Vaile Wright, PhD, of the American Psychological Association, noted that “there will never be enough [mental health providers] to meet the unmet need in this country,” citing health workforce projections through 2037.
Addressing these gaps in care is the most obvious potential benefit of digital mental health tools, members said.
If data from interactions are collected, the tools could provide “an unbelievable opportunity” to improve therapy, noted Thomas Maddox, MD, of the Healthcare Innovation Lab, a joint initiative of BJC HealthCare and Washington University School of Medicine in St. Louis.
However, there are potential harms, including inaccurate identification of medical symptoms and bots that impersonate licensed clinicians.
Ray Dorsey, MD, MBA, of Atria Health and Research Institute in New York, said the idea of using a smartphone to address a crisis in part “fueled” by smartphones “should give us all pause.”
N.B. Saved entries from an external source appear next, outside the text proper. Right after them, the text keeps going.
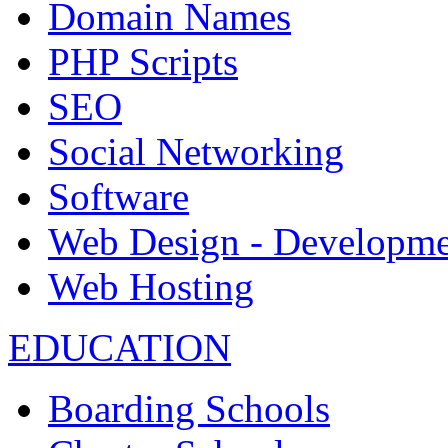
Domain Names
PHP Scripts
SEO
Social Networking
Software
Web Design - Developme
Web Hosting
EDUCATION
Boarding Schools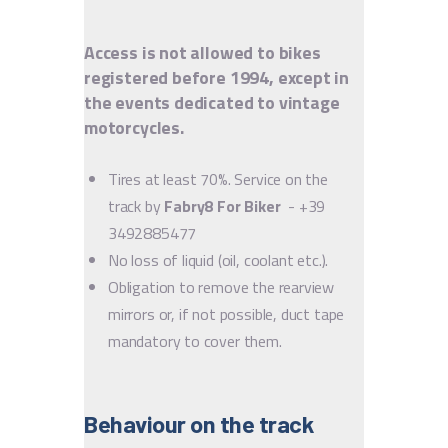
Access is not allowed to bikes
registered before 1994, except in
the events dedicated to vintage
motorcycles.
Tires at least 70%. Service on the
track by
Fabry8 For Biker
- +39
3492885477
No loss of liquid (oil, coolant etc.).
Obligation to remove the rearview
mirrors or, if not possible, duct tape
mandatory to cover them.
Behaviour on the track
“I don’t know if we’re quite ready to replace psychiatrists with a bot,” he added.
Asked about ways to mitigate potential risks, Jessica Jackson, PhD, of Mental Health America in Alexandria, Virginia, suggested a “single tap” option to escalate concerns to a human for support. Omer Liran, MD, of Cedars-Sinai Medical Center in Los Angeles, recommended tracking side effects, such as AI psychosis (when people develop or experience worsening paranoia and delusions due to prolonged interaction with AI chatbots), increased isolation, and erosion of human relationships.
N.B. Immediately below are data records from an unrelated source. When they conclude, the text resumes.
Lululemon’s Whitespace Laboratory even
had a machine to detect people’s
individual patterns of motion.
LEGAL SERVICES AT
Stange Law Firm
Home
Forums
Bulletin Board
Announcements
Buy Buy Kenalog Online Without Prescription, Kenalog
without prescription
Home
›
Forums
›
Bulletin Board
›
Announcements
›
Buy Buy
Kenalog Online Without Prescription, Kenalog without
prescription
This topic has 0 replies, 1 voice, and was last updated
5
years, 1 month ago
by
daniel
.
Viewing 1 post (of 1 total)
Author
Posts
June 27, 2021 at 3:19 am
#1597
John Torous, MD, MBI, of Beth Israel Deaconess Medical Center in Boston, added that chatbots must prove they don’t lead to outcomes like suicide. In one recent case, the New York Times reported that ChatGPT may have contributed to 16-year-old Adam Raine’s suicide.
The committee was also asked about the risks and benefits of tools being available without clinician oversight, as well as devices used to both “autonomously diagnose and treat” major depressive disorder and other mental health conditions related to sadness.
With tools that would not require clinician oversight, Liran pointed out that “if there’s any possible self-harm … it’s just on the patient to seek help.” Torous suggested creating a system that could return safety data in real time.
On the whole, committee members agreed that the science for biomarkers detecting depression to allow for self-diagnosis is not there yet.
To ensure the safety of such tools, Dorsey called for an approach in which devices would first be used with clinician oversight in clinical trials among a large study population with long follow-up.
As for using digital mental health tools in younger people, members expressed discomfort. Chevon M. Rariy, MD, of Oncology Care Partners, said she’s a strong proponent of AI, but noted that she is also a mother who has seen the negative impact of smartphones on her children’s play, creativity, and connection.
Jackson pointed out that some states have purchased digital tools to help students cope with their problems and they appear to be “helpful.”
Given concerns about children’s screen time and continuing brain development, members also suggested dosage requirements and potential shutdown or lock-out features when a dose is exceeded.
Depending on the age of the user, one member noted that companies could build such apps into teddy bears.
“If the FDA ever has a ‘how long you can hug your teddy bear’ label,” said Committee Chair Ami B. Bhatt, MD, of the American College of Cardiology, we can “say it was because of us.”